====== RECORDS FOR PROCESSING
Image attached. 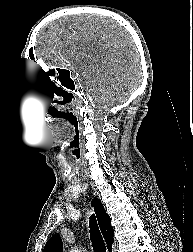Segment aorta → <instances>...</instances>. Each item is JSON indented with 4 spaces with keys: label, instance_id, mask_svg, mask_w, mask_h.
Returning a JSON list of instances; mask_svg holds the SVG:
<instances>
[{
    "label": "aorta",
    "instance_id": "obj_1",
    "mask_svg": "<svg viewBox=\"0 0 193 252\" xmlns=\"http://www.w3.org/2000/svg\"><path fill=\"white\" fill-rule=\"evenodd\" d=\"M70 252H80L78 249H72Z\"/></svg>",
    "mask_w": 193,
    "mask_h": 252
}]
</instances>
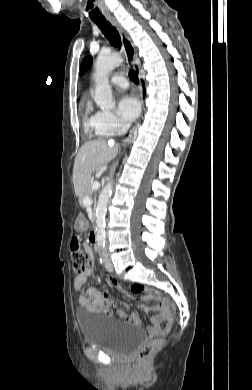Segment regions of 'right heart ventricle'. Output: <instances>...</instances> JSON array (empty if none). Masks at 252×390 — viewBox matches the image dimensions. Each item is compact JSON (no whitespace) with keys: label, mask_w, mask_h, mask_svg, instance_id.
<instances>
[{"label":"right heart ventricle","mask_w":252,"mask_h":390,"mask_svg":"<svg viewBox=\"0 0 252 390\" xmlns=\"http://www.w3.org/2000/svg\"><path fill=\"white\" fill-rule=\"evenodd\" d=\"M91 111H92L91 105L87 104L85 108V120H84L85 132L90 137L100 136L96 131V115L91 114Z\"/></svg>","instance_id":"obj_1"}]
</instances>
============
* _PROBLEM DETAILS_: Leave out each picture and extract the lines from the one containing "Segment regions of" through the end of the records above, inclusive, exactly as they stand.

* _RESULT OF THIS EXERCISE_:
Segment regions of 'right heart ventricle'. Output: <instances>...</instances> JSON array (empty if none). Masks at 252×390 — viewBox matches the image dimensions. Each item is compact JSON (no whitespace) with keys: label, mask_w, mask_h, mask_svg, instance_id.
<instances>
[{"label":"right heart ventricle","mask_w":252,"mask_h":390,"mask_svg":"<svg viewBox=\"0 0 252 390\" xmlns=\"http://www.w3.org/2000/svg\"><path fill=\"white\" fill-rule=\"evenodd\" d=\"M91 111H92L91 105L87 104L85 108V120H84L85 132L90 137L100 136L96 131V115L91 114Z\"/></svg>","instance_id":"obj_1"}]
</instances>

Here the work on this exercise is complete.